The total Fundraising Shares will represent approximately 16.1 per cent. of the Company’s enlarged share capital post-completion of the Fundraising. The Placing Price represents a 16.2 per cent. discount to the closing price on 1 November 2023 on AIM, being the last practicable closing price prior to the announcement of the Fundraising.

Participation by PDMRs  
Certain persons discharging managerial responsibilities (PDMRs) of the Company have participating in the Fundraising via the Subscription and Prospectus Offering, acquiring a total of 746,055 new Common Shares representing gross proceeds of US$0.14 million (£0.12 million, C$0.19 million). The FCA notifications, made in accordance with the requirements of the MAR, are appended below.

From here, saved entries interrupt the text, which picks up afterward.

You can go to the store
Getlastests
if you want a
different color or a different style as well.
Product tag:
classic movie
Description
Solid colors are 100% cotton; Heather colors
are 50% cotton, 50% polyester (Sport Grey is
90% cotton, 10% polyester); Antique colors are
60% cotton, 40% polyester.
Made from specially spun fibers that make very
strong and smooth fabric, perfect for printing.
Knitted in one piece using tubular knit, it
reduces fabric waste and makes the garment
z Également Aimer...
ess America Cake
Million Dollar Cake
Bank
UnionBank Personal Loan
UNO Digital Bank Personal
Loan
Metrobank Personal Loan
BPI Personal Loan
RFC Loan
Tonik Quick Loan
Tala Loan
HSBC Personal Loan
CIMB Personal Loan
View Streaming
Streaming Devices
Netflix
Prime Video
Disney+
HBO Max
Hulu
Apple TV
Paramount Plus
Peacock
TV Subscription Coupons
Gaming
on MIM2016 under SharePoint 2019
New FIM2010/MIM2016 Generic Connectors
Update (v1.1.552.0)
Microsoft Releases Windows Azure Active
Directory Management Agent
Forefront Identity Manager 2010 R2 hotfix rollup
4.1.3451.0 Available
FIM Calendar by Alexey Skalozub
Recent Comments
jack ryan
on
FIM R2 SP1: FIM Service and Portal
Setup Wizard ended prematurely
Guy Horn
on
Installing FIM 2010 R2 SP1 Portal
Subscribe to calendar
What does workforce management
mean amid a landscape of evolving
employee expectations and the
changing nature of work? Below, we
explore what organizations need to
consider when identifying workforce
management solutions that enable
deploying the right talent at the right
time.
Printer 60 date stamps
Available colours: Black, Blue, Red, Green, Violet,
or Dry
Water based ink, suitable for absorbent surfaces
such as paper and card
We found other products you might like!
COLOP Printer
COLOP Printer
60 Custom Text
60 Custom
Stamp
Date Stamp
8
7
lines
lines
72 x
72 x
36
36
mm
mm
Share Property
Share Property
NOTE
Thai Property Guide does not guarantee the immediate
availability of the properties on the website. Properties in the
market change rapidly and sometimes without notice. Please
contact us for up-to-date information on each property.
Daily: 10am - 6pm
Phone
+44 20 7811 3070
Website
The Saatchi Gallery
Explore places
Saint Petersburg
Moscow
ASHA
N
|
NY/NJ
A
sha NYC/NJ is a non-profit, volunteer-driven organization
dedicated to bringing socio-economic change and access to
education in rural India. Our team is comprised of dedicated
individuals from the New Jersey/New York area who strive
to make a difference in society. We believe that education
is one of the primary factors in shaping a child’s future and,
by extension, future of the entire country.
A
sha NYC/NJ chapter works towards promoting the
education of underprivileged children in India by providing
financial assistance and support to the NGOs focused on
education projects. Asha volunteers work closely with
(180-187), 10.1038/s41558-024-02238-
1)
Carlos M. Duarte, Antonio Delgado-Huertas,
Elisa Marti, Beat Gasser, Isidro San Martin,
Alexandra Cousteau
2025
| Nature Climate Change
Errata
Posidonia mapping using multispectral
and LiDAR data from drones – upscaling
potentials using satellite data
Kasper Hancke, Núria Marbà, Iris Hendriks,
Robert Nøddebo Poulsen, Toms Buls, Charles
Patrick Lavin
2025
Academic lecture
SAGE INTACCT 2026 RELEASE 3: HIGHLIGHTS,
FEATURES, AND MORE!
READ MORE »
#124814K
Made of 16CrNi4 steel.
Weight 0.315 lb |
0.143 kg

Ian Atkinson, President and CEO of Southern, commented:
“I am pleased to announce the successful Fundraising today that will allow us to accelerate the completion of Southern’s four drilled and uncompleted wells in Gwinville in an increasingly positive macro gas price environment. The accelerated completion of the four wells is anticipated to provide significant production growth and cash flow to the business and we look forward to getting to work to bring these wells on to production.”

“I would like to thank all of the shareholders who have continued to support the Company in this Fundraising, and welcome new investors onto the register at what we expect to be an exciting time for the business, supported by the increasing structural imbalance in U.S. natural gas.”

Although the market hasn’t liked this raise it makes a lot of sense to me. When natural gas prices were near $2 they correctly took their feet off the gas pedal and hunkered down a bit. At c.$3.50 it also seems wise to take advantage of current prices to accelerate production via the 4 DUC’s. 

These measures will increase production from 2.8m b/d in 3Q 2023 to 4.7m b/d in 2Q 2024 and with current gas prices and the strip in their favour I think that revenues will pick up sharply. The raise itself also averts the need to raid reserves and creates flexibility. 

I remain very positive on this company and my recent updated Target Price of 150p seems very reasonable.